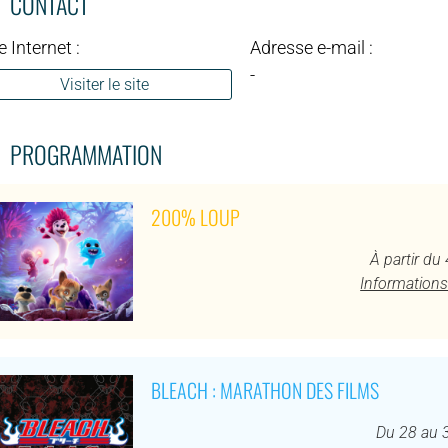
CONTACT
e Internet :
Adresse e-mail :
-
Visiter le site
PROGRAMMATION
200% LOUP
À partir du
Informations
BLEACH : MARATHON DES FILMS
Du 28 au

EXERCISE BRIEF -> All of the records should be output exactly as they stand, with pictures omitted.

EXERCISE SOLUTION ->
CONTACT
e Internet :
Adresse e-mail :
-
Visiter le site
PROGRAMMATION
200% LOUP
À partir du
Informations
BLEACH : MARATHON DES FILMS
Du 28 au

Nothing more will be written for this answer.